Après les manifs, la réflexion
Une semaine plus tard, ils sont une bonne centaine. Assis, entourés de bougies, les «veilleurs» lisent des textes à voix haute. «Martin Luther King, Gandhi…», cite Vianney. Quelques chants rythment le rassemblement qui dure deux heures. Leur «hymne», L’Espérance, est un chant scout. La veillée pourrait d’ailleurs se dérouler autour d’un feu de camp, elle a lieu en pleine ville. Certains passants s’arrêtent pour discuter. Quelques insultes fusent. «Ne soyez pas déconcentrés par les gens qui vous apostrophent, qui vous insultent», réagit un des intervenants.

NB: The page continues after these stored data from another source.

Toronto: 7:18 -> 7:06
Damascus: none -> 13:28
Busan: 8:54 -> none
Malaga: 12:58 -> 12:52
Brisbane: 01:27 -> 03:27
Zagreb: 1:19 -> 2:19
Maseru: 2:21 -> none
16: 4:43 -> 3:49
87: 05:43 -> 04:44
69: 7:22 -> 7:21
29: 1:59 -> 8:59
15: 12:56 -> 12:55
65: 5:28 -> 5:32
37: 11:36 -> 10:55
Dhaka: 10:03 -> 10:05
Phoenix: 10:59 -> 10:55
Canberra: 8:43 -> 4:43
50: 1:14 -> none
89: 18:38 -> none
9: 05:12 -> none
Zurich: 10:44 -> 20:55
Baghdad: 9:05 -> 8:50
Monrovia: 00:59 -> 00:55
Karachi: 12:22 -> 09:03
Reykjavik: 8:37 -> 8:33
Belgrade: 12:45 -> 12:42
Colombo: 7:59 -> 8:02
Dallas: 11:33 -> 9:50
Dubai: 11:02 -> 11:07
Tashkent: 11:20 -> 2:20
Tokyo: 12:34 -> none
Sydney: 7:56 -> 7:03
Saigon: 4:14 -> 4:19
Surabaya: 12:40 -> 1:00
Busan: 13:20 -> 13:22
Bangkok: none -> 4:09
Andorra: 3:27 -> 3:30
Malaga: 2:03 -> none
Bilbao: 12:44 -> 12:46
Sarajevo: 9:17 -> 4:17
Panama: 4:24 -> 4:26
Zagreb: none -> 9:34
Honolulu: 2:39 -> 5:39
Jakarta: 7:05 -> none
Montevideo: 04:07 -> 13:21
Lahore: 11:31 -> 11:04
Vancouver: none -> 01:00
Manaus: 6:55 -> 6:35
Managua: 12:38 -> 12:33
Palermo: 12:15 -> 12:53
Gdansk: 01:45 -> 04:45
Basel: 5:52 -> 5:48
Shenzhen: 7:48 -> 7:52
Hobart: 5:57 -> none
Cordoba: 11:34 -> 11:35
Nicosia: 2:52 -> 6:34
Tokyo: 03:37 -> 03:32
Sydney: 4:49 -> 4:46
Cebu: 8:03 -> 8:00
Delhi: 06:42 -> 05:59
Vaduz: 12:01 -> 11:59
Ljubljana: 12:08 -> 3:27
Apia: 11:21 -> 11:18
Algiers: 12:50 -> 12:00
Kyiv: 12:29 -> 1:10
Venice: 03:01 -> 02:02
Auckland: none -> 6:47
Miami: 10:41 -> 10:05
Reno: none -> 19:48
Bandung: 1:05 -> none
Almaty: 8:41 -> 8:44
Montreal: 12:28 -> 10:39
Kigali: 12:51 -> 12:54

«La loi est en train de passer mais tout est encore à jouer, estime Vianney. On veut montrer que dans le Nord, on continue à se mobiliser.» Le Nord n’est d’ailleurs pas le seul département: à Paris, Lyon ou Marseille notamment, on veille aussi. «Ce mouvement déstabilise par la paix, le calme, le pacifisme», commente-t-il encore. Après les manifs, la réflexion. Pour Mathilde, étudiante en droit de 20 ans, c’est cohérent: «Une fois la loi passée, c’est un bon moyen pour réfléchir en profondeur.» Le mariage, elle y a été sensibilisée dans ses cours de droit de la famille. Elle est aussi catholique pratiquante. «C’est quand même lié, le mariage est un grand fondement dans notre foi», admet-elle, avant de préciser que d’autres confessions sont présentes chez les «veilleurs».